10 tujuan. Setiap sekolah juga memiliki strategi masing-masing dalam mengimplementasikan kebijakan tersebut. Kebijakan RSBI di Propinsi DKI Jakarta sudah dimulai sejak tahun 2006. Hingga saat ini, SMA RSBI di Propinsi DKI Jakarta ada 14 sekolah dengan rincian 10 SMA Negeri dan empat SMA Swasta. Kebijakan ini pada awalnya hanya berupa pemberian predikat kepada sekolah-sekolah yang sebelumnya telah ditetapkan menjadi SSN. Dengan adanya SMA RSBI, daftar sekolah unggulan yang ada di Jakarta juga semakin terlihat. Sekolah yang berpredikat sebagai RSBI diasumsikan menjadi sekolah unggulan dan selalu menjadi favorit bagi para lulusan-lulusan SMP. Berbagai prestasi juga diukir oleh siswa sebagai bentuk dari implementasi kebijakan RSBI yang berusaha unggul di setiap bidang. Sebagai kota besar, Jakarta sering dijadikan teladan bagi kota-kota lain sehingga studi-studi banding sering sekali. Studi banding dilakukan dengan tujuan untuk memahami apa strategi dibalik keberhasilan Jakarta, khususnya di bidang pendidikan. Berdasarkan uraian di atas, peneliti tertarik untuk meneliti lebih dalam mengenai implementasi kebijakan RSBI di SMA-SMA Negeri yang telah RSBI di Propinsi DKI Jakarta. Dalam implementasi kebijakan, pasti ada faktor-faktor dan kendalakendala yang mempengaruhi mengapa kebijakan tersebut berjalan atau tidak berjalan dengan baik. Oleh karena itu, penelitian ini dimaksudkan untuk memahami bagaimana implementasi kebijakan RSBI, maka penelitian ini dilakukan bukan hanya pada satu sekolah saja, melainkan di dua sekolah yang ada di Propinsi DKI Jakarta. Penelitian ini konteksnya adalah memfokuskan pada

11 perbandingan implementasi kebijakan RSBI di masing-masing sekolah. Pada akhirnya, penelitian ini akan diharapkan dapat dijadikan masukan agar masingmasing sekolah dapat mengimplementasikan kebijakan RSBI dengan lebih baik. B. Rumusan Masalah Berdasarkan uraian yang ada dalam latar belakang, maka permasalahan yang timbul adalah : 1. Bagaimanakah implementasi kebijakan RSBI di SMA Negeri yang ada di Propinsi DKI Jakarta, studi komparasi pada SMA Negeri 68 Jakarta dan SMA Negeri 81 Jakarta? 2. Apasajakah kendala-kendala yang mempengaruhi implementasi kebijakan RSBI di SMA Negeri di Jakarta, studi komparasi pada SMA Negeri 68 Jakarta dan SMA Negeri 81 Jakarta? C. Tujuan Penelitian Setiap penelitian dari sebuah fenomena atau masalah pasti mempunyai tujuan yang hendak dicapai, karena dengan adanya tujuan tersebut penelitian akan dapat memberikan manfaat yang sesuai dengan harapan peneliti. Oleh karena itu, tujuan peneliti melakukan penelitian ini adalah : 1. Untuk mengetahui implementasi kebijakan RSBI di SMA Negeri di Jakarta, studi komparasi pada SMA Negeri 68 Jakarta dan SMA Negeri 81 Jakarta serta membandingkannya sesuai dengan kajian Ilmu Administrasi Negara. 2. Untuk mengetahui kendala-kendala apa sajakah yang mempengaruhi implementasi kebijakan RSBI di SMA Negeri di Jakarta, studi komparasi pada SMA Negeri 68 Jakarta dan SMA Negeri 81 Jakarta.
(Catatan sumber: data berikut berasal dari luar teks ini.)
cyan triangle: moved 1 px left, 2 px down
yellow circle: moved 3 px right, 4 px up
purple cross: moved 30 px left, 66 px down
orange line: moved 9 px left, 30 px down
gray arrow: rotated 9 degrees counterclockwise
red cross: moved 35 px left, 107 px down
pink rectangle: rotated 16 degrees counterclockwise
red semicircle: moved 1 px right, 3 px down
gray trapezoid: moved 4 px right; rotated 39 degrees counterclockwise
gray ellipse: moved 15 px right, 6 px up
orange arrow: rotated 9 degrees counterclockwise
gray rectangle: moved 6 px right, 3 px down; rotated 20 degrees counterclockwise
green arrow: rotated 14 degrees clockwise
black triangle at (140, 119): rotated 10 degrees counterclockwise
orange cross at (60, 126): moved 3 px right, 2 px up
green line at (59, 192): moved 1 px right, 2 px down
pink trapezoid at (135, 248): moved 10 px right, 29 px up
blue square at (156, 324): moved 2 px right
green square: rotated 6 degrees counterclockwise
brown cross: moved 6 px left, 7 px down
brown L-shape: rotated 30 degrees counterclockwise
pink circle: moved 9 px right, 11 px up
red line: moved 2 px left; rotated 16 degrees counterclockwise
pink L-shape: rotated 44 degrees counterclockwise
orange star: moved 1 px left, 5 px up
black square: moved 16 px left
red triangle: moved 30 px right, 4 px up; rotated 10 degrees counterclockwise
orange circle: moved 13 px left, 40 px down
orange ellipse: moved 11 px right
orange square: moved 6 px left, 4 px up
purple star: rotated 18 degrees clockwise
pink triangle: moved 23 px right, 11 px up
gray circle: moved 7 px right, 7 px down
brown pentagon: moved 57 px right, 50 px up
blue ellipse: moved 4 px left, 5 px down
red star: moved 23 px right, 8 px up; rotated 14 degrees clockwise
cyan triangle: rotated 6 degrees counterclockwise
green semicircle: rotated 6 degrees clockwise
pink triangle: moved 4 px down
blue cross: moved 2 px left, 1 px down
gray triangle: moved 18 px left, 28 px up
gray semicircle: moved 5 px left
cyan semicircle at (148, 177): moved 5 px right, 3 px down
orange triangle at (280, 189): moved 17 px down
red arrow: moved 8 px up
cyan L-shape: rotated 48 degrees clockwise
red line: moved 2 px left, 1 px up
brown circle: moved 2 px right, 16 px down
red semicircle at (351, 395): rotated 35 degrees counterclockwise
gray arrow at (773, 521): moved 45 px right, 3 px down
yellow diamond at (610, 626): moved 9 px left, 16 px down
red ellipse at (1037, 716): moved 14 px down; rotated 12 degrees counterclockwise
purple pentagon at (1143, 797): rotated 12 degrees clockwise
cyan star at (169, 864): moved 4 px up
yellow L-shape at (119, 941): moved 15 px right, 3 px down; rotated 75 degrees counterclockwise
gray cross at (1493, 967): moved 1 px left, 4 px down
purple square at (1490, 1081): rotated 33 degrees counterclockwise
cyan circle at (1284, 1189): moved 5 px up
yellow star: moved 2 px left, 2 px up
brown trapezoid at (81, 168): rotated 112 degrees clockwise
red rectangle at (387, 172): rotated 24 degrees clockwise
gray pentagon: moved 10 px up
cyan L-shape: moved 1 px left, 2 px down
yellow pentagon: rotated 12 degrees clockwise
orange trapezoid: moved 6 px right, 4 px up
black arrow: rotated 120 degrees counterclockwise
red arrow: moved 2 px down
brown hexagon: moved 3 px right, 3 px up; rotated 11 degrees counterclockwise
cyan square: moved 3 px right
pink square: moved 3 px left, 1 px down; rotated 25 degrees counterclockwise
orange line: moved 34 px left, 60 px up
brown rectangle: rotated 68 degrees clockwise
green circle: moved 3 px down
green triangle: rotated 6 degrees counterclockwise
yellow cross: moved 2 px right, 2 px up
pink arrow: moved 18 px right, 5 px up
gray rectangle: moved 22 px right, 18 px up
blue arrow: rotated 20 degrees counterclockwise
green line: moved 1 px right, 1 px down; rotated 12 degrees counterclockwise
12 D. Manfaat Penelitian Dengan dilakukannya penelitian ini, peneliti berharap akan adanya manfaat yang dapat diambil baik bagi peneliti maupun masyarakat. Manfaat penelitian ini dibagi menjadi dua bentuk, yaitu : 1. Teoritis Secara teoritis, diharapkan penelitian ini dapat memberikan pengetahuan secara lebih mendalam mengenai implementasi sebuah kebijakan yang dibuat oleh pemerintah, yang dalam hal ini berupa kebijakan dalam bidang pendidikan, yaitu kebijakan RSBI. 2. Praktis Secara praktis, penelitian ini diharapkan dapat berguna untuk memberikan informasi dan pengetahuan yang lebih mendalam mengenai kebijakan RSBI dan implementasinya selama ini sehingga dapat digunakan sebagai bahan pembelajaran, baik bagi pihak pemerintah maupun pihak sekolah di kedua sekolah tersebut dalam rangka meningkatkan kualitas kebijakan tentang pendidikan yang akan dilakukan selanjutnya di Indonesia pada umumnya dan di Propinsi DKI Jakarta pada khususnya sehingga kedepannya dapat meningkatkan kualitas dan standar nasional pendidikan.